Il faut aller plus loin, en finir avec les dépassements d’honoraires en secteur II conventionné, en proposant une convergence progressive vers un tarif unique et opposable. Et je ne pense pas qu’il faille augmenter les tarifs pratiqués sans contrepartie.
Je l’assume : les soins de santé doivent être accessibles à tous. C’est dans cette logique que je veux définir un ensemble de soins de ville qui sera remboursé à 100 %, c’est-à-dire sans ticket modérateur – ce qui veut dire par ailleurs moins de charges administratives pour les médecins et paramédicaux. Il faut renforcer et faciliter l’accès aux soins primaires, limiter au maximum le réflexe du « tout hôpital », permettre à l’hôpital de redevenir une structure de recours pour les cas les plus complexes.
Les médecins restent farouchement hostiles au tiers payant généralisé obligatoire. Pourquoi son extension est-elle à vos yeux nécessaire ?
La généralisation du tiers payant chez le médecin est indispensable pour renforcer l’accès aux soins de tous les Français, alors qu’un tiers d’entre eux renoncent à se soigner faute de pouvoir avancer les frais de la consultation. C’est contraire au principe qui est au cœur même de notre système de santé : chaque patient doit pouvoir bénéficier des soins dont il a besoin, quelle que soit sa situation.

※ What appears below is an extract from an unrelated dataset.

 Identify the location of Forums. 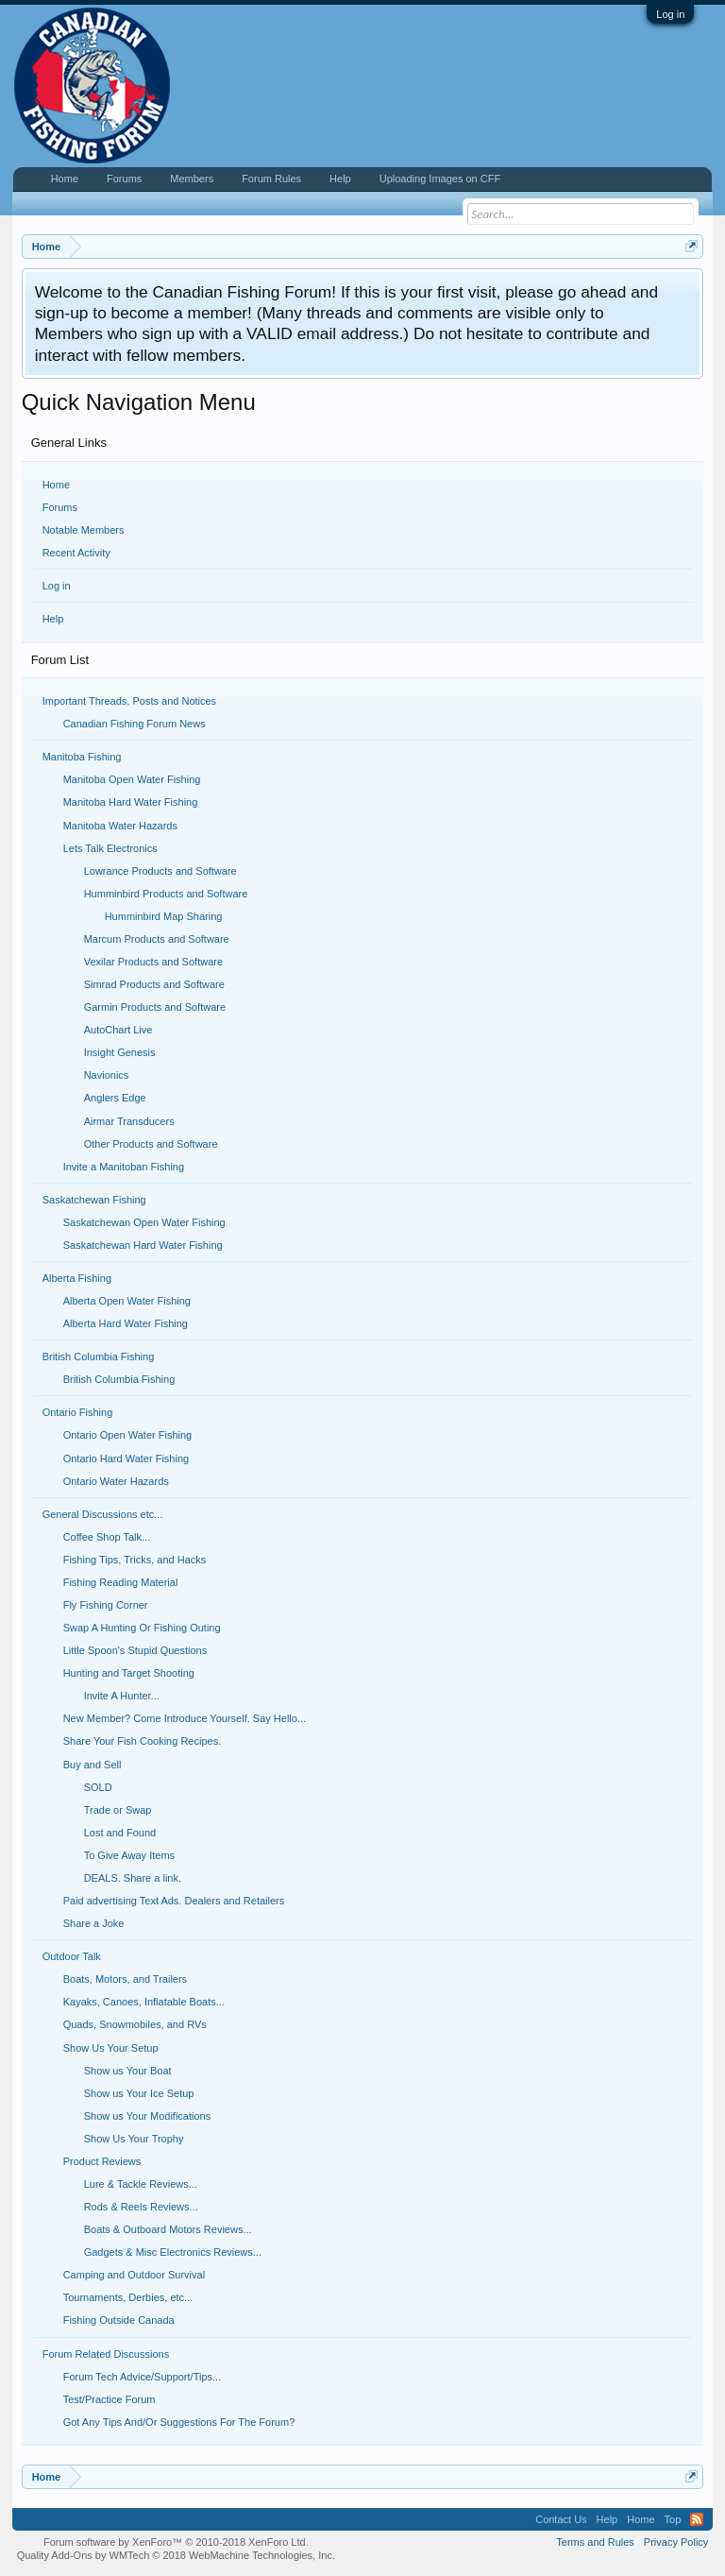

Il faut cela pour que les médecins puissent détecter, soigner certaines pathologies au plus tôt, éviter des complications aux patients qui sont aussi plus coûteuses pour notre système de santé. C’est dans ce même esprit que je veux doubler le budget de la prévention : il est aujourd’hui insuffisant au regard des économies qu’il génère à long terme. C’est le cas, en particulier, face aux risques liés à l’environnement. Je souhaite faire de la santé environnementale une grande cause nationale et déployer les moyens nécessaires à une grande politique de santé publique.
Que répondez-vous à ceux qui estiment que votre programme est « anti-médecins » ?
Au contraire ! Je veux travailler avec eux pour faire évoluer notre système de santé. Pendant que j’étais Premier ministre, et depuis, j’ai rencontré et entendu beaucoup de professionnels de santé.
Que me disent-ils ? Qu’ils souhaitent être davantage impliqués dans l’organisation de l’offre de soins sur le territoire. Qu’ils veulent plus d’équilibre entre vie professionnelle et personnelle. Qu’ils aspirent à être mieux préparés à faire face à l’évolution des besoins. Les étudiants veulent pouvoir construire progressivement leur orientation. Ils n’entendent pas être assignés trop précocement à tel ou tel statut, territoire ou spécialité.
Dans tous les secteurs, les carrières évoluent, chacun aspire à plus de mobilité, à des parcours plus diversifiés. Les jeunes médecins ne font pas exception ! Voilà les chantiers qui sont devant nous. Les politiques que je veux continuer à mener, notamment pour permettre aux professionnels de se regrouper, de travailler ensemble au sein de maisons de santé pluridisciplinaires, vont, je crois, dans le bon sens. Il faudra aller plus loin pour répondre à leurs attentes comme aux besoins des Français.